* _Task_: Would you restate every entry below word for word? Leave out the pictures.

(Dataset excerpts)
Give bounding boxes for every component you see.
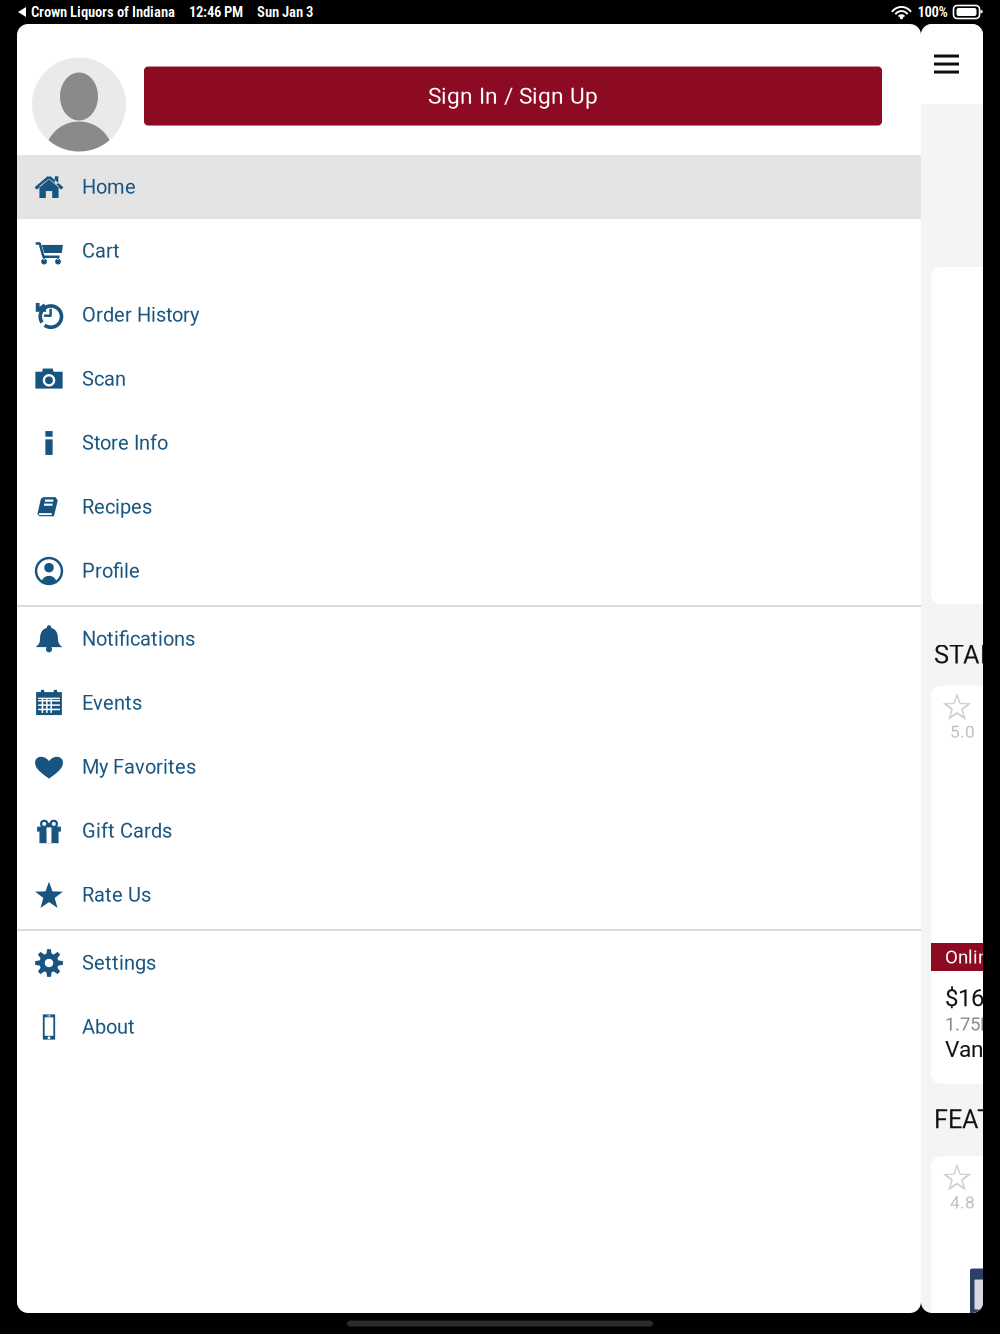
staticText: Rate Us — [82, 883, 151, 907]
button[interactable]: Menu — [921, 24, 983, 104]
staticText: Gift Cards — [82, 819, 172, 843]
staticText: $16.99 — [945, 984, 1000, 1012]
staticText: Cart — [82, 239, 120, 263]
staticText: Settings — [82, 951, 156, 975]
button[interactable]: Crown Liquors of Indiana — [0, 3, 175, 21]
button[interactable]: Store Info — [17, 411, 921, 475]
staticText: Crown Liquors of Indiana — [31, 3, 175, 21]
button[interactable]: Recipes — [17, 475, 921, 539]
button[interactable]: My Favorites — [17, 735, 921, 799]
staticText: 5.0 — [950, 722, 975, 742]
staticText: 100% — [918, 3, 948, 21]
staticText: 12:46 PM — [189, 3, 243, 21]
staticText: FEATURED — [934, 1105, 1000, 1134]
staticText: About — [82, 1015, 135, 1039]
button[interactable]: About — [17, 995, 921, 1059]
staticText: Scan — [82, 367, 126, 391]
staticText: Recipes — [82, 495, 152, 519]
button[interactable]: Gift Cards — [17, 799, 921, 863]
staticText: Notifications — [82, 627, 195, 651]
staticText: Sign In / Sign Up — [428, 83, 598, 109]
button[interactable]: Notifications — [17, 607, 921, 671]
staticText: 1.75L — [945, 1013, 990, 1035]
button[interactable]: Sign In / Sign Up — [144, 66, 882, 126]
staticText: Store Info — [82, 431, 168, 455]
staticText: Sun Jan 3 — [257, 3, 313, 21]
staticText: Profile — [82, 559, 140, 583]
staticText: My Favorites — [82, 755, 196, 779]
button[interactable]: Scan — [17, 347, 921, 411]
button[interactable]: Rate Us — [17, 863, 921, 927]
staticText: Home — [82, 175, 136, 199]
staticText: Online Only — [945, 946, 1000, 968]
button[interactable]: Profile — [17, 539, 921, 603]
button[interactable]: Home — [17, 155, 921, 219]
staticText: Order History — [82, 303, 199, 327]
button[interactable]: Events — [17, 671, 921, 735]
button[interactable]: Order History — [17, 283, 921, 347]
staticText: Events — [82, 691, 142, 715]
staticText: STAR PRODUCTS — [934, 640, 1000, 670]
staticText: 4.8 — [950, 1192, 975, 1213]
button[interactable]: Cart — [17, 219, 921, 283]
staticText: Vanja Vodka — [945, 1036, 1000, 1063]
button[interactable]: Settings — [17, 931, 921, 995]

* _Solution for this task_:
Give bounding boxes for every component you see.
staticText: Rate Us — [82, 883, 151, 907]
button[interactable]: Menu — [921, 24, 983, 104]
staticText: Gift Cards — [82, 819, 172, 843]
staticText: $16.99 — [945, 984, 1000, 1012]
staticText: Cart — [82, 239, 120, 263]
staticText: Settings — [82, 951, 156, 975]
button[interactable]: Crown Liquors of Indiana — [0, 3, 175, 21]
button[interactable]: Store Info — [17, 411, 921, 475]
staticText: Crown Liquors of Indiana — [31, 3, 175, 21]
button[interactable]: Recipes — [17, 475, 921, 539]
button[interactable]: My Favorites — [17, 735, 921, 799]
staticText: 5.0 — [950, 722, 975, 742]
staticText: 100% — [918, 3, 948, 21]
staticText: 12:46 PM — [189, 3, 243, 21]
staticText: FEATURED — [934, 1105, 1000, 1134]
staticText: About — [82, 1015, 135, 1039]
button[interactable]: About — [17, 995, 921, 1059]
staticText: Scan — [82, 367, 126, 391]
staticText: Recipes — [82, 495, 152, 519]
button[interactable]: Gift Cards — [17, 799, 921, 863]
staticText: Notifications — [82, 627, 195, 651]
staticText: Sign In / Sign Up — [428, 83, 598, 109]
button[interactable]: Notifications — [17, 607, 921, 671]
staticText: 1.75L — [945, 1013, 990, 1035]
button[interactable]: Sign In / Sign Up — [144, 66, 882, 126]
staticText: Store Info — [82, 431, 168, 455]
staticText: Sun Jan 3 — [257, 3, 313, 21]
staticText: Profile — [82, 559, 140, 583]
staticText: My Favorites — [82, 755, 196, 779]
button[interactable]: Scan — [17, 347, 921, 411]
button[interactable]: Rate Us — [17, 863, 921, 927]
staticText: Home — [82, 175, 136, 199]
staticText: Online Only — [945, 946, 1000, 968]
button[interactable]: Profile — [17, 539, 921, 603]
button[interactable]: Home — [17, 155, 921, 219]
staticText: Order History — [82, 303, 199, 327]
button[interactable]: Events — [17, 671, 921, 735]
button[interactable]: Order History — [17, 283, 921, 347]
staticText: Events — [82, 691, 142, 715]
staticText: STAR PRODUCTS — [934, 640, 1000, 670]
staticText: 4.8 — [950, 1192, 975, 1213]
button[interactable]: Cart — [17, 219, 921, 283]
staticText: Vanja Vodka — [945, 1036, 1000, 1063]
button[interactable]: Settings — [17, 931, 921, 995]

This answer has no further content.